Monday, April 23, 2018

Once again, with feeling: do NOT use your fingerprint to unlock your devices

Police in UK arrest a man based on a fingerprint seen in a photo he posted online:
A pioneering fingerprint technique used to convict a drugs gang from a WhatsApp message "is the future" of how police approach evidence to catch criminals. 

An image of a man holding ecstasy tablets in his palm was found on the mobile of someone arrested in Bridgend. 
It was sent to South Wales Police's scientific support unit and helped to secure 11 convictions.
It's just a short step from a photo to a 3D printer, and then you have something that someone can use to get into your stuff.  Let's review the security badness in this strategy:

1. You probably don't know if you've posted photos with enough detail for someone to make your fingerprint.  In more formal security-speak, you can't tell if your fingerprint has been compromised or not.

2. The first rule of passwords is that if you think it may have been compromised, you change the password.  If you use your fingerprint as a password, you can't change it.

And I'll keep beating the drum that I've been pounding on:

3. In some jurisdictions (example: the USA) the authorities cannot compel you to tell them your password (in this case, due to your 5th Amendment protection against compelled testimony against yourself).  However, there is no restriction on them taking your finger and running it across the scanner to unlock your phone.  Or presumably taking your fingerprint (which they do as a matter of routine) and 3D printing one that they use to unlock your device.

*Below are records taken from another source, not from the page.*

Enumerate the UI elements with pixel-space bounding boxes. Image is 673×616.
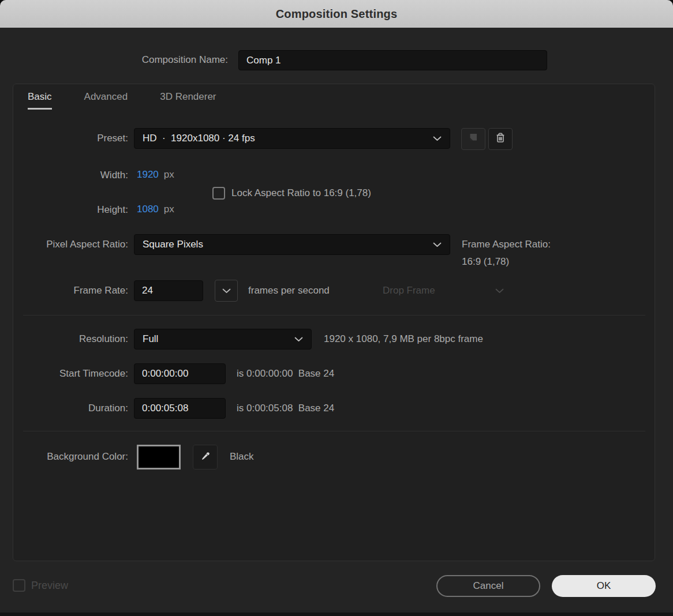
frame-rate-label: Frame Rate:: [13, 284, 128, 297]
width-label: Width:: [13, 169, 128, 182]
eyedropper-icon: [199, 450, 212, 465]
ok-button[interactable]: OK: [552, 575, 656, 597]
background-color-name: Black: [230, 450, 254, 463]
composition-settings-dialog: Composition Settings Composition Name: B…: [0, 0, 673, 616]
section-divider: [23, 431, 645, 431]
pixel-aspect-ratio-dropdown[interactable]: Square Pixels: [134, 234, 450, 255]
start-timecode-info: is 0:00:00:00 Base 24: [237, 367, 334, 380]
frames-per-second-label: frames per second: [248, 284, 330, 297]
frame-rate-preset-button[interactable]: [215, 280, 238, 302]
cancel-button-label: Cancel: [473, 580, 504, 592]
dialog-title: Composition Settings: [276, 7, 398, 21]
preset-label: Preset:: [13, 132, 128, 145]
tab-basic[interactable]: Basic: [28, 91, 52, 110]
height-value-row: 1080 px: [137, 204, 174, 215]
width-value[interactable]: 1920: [137, 169, 159, 181]
duration-input[interactable]: [134, 398, 226, 419]
eyedropper-button[interactable]: [193, 445, 218, 469]
composition-name-label: Composition Name:: [0, 54, 228, 66]
background-color-label: Background Color:: [13, 450, 128, 463]
chevron-down-icon: [495, 285, 504, 296]
frame-aspect-ratio-value: 16:9 (1,78): [462, 253, 551, 271]
save-preset-icon: [467, 132, 480, 147]
width-value-row: 1920 px: [137, 169, 174, 181]
frame-aspect-ratio-block: Frame Aspect Ratio: 16:9 (1,78): [462, 236, 551, 271]
drop-frame-dropdown: Drop Frame: [374, 280, 513, 301]
cancel-button[interactable]: Cancel: [436, 575, 540, 597]
chevron-down-icon: [222, 286, 231, 296]
settings-panel: [13, 84, 655, 561]
tab-3d-renderer[interactable]: 3D Renderer: [160, 91, 216, 110]
duration-info: is 0:00:05:08 Base 24: [237, 402, 334, 415]
resolution-info: 1920 x 1080, 7,9 MB per 8bpc frame: [324, 333, 483, 345]
chevron-down-icon: [433, 133, 442, 144]
resolution-label: Resolution:: [13, 333, 128, 345]
preset-value: HD · 1920x1080 · 24 fps: [143, 133, 255, 144]
resolution-value: Full: [143, 333, 158, 345]
section-divider: [23, 315, 645, 315]
start-timecode-input[interactable]: [134, 363, 226, 384]
chevron-down-icon: [294, 333, 303, 345]
ok-button-label: OK: [597, 580, 611, 592]
delete-preset-button[interactable]: [488, 128, 513, 150]
frame-rate-input[interactable]: [134, 280, 203, 301]
preview-checkbox: [13, 579, 25, 592]
lock-aspect-ratio-checkbox[interactable]: [212, 187, 225, 200]
drop-frame-value: Drop Frame: [383, 285, 435, 296]
resolution-dropdown[interactable]: Full: [134, 329, 312, 350]
tab-bar: Basic Advanced 3D Renderer: [28, 91, 216, 110]
background-color-swatch[interactable]: [137, 445, 181, 469]
preset-dropdown[interactable]: HD · 1920x1080 · 24 fps: [134, 128, 450, 149]
width-unit: px: [164, 169, 174, 181]
chevron-down-icon: [433, 239, 442, 250]
duration-label: Duration:: [13, 402, 128, 415]
trash-icon: [494, 132, 507, 147]
height-label: Height:: [13, 204, 128, 216]
height-unit: px: [164, 204, 174, 215]
pixel-aspect-ratio-label: Pixel Aspect Ratio:: [13, 238, 128, 251]
start-timecode-label: Start Timecode:: [13, 367, 128, 380]
window-bottom-edge: [0, 613, 673, 616]
lock-aspect-ratio-label: Lock Aspect Ratio to 16:9 (1,78): [231, 187, 371, 200]
frame-aspect-ratio-label: Frame Aspect Ratio:: [462, 236, 551, 253]
composition-name-input[interactable]: [238, 50, 547, 70]
tab-advanced[interactable]: Advanced: [84, 91, 128, 110]
save-preset-button[interactable]: [461, 128, 485, 150]
pixel-aspect-ratio-value: Square Pixels: [143, 239, 203, 250]
height-value[interactable]: 1080: [137, 204, 159, 215]
preview-label: Preview: [31, 580, 68, 592]
dialog-titlebar[interactable]: Composition Settings: [0, 0, 673, 28]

To be perfectly clear: stop using your fingerprint to unlock your devices.  Srlsy.  Right now.


Eagle said...

Multifactor authentication, as long as one of those factors isn't your fingerprint. Make sure that both are changeable at will. Keep 'em guessing.

Just sayin'...

Overload in Colorado said...

I would like to both fingerprint and password. I have 'associates' who can catch a 6 digit password with one viewing, even upside down. To secure against them, the fingerprint is better. As you say, a password is better vs the police.
I was looking at my Liberty safe, and the lock has a key in the tumbler. While it's nearly impossible for an observer to see the numbers on the edge of the tumbler, it's easy for them to see the orientation of the keyhole. And from that, they're very close to being able to crack the safe. I'm looking into a tumbler cover that's blank.